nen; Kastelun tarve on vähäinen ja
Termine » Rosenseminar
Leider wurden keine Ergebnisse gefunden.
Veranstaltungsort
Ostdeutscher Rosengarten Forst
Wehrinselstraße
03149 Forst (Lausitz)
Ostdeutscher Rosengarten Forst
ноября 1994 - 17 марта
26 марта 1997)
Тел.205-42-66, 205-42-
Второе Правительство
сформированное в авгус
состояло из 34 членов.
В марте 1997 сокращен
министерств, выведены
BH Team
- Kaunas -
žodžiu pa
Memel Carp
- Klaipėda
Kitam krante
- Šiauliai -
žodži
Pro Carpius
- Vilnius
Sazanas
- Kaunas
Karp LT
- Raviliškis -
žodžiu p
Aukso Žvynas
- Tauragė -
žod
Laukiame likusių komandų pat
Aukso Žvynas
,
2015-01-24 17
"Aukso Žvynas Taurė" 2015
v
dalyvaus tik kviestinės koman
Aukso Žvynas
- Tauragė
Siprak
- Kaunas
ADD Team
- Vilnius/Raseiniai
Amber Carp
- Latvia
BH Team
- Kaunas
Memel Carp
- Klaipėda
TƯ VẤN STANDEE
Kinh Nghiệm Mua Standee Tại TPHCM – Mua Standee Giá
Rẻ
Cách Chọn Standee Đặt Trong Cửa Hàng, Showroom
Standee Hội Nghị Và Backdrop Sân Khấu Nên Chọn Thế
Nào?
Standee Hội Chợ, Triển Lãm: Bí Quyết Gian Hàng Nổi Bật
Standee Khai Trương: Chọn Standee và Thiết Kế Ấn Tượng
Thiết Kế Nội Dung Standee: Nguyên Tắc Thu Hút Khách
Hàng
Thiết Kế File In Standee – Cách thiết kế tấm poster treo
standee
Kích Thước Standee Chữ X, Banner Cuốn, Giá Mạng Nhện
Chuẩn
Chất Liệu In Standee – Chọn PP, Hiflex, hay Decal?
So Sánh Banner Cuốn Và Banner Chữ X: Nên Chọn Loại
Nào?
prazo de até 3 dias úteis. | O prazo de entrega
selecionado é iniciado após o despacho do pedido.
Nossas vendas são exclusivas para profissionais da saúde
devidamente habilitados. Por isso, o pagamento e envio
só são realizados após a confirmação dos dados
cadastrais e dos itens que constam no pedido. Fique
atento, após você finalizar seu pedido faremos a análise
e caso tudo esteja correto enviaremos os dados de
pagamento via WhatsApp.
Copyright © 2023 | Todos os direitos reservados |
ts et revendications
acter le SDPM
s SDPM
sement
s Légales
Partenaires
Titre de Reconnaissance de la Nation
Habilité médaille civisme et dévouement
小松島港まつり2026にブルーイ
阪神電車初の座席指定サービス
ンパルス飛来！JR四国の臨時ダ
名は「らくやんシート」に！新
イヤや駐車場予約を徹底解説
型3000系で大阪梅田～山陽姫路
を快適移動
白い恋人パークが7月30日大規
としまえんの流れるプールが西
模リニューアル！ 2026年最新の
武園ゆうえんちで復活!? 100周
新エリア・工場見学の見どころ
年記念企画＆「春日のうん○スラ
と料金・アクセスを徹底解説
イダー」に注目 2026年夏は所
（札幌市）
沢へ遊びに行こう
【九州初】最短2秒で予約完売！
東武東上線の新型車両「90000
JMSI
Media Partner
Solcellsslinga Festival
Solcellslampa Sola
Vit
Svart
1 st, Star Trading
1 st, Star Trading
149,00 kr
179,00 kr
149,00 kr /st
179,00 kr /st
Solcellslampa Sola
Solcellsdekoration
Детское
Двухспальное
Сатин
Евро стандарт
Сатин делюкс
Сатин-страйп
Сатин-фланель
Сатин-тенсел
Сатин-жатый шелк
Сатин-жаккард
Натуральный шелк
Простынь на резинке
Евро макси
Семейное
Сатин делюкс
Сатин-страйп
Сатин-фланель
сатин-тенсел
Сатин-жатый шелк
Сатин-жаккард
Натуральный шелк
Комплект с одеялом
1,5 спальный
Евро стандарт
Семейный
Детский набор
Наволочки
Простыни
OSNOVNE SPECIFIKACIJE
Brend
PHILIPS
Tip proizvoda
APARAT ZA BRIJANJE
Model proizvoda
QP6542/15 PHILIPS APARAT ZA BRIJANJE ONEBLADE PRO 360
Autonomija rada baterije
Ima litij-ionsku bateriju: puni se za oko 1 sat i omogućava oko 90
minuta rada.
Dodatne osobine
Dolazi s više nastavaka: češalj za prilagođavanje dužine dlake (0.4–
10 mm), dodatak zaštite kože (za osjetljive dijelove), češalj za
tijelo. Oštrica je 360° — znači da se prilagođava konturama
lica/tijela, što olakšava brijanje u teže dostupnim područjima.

_Prompt_
What you return should be the lines from the beginning of the records through the one that contains "Второе Правительство", repeated exactly and with no additions.

_Answer below_
nen; Kastelun tarve on vähäinen ja
Termine » Rosenseminar
Leider wurden keine Ergebnisse gefunden.
Veranstaltungsort
Ostdeutscher Rosengarten Forst
Wehrinselstraße
03149 Forst (Lausitz)
Ostdeutscher Rosengarten Forst
ноября 1994 - 17 марта
26 марта 1997)
Тел.205-42-66, 205-42-
Второе Правительство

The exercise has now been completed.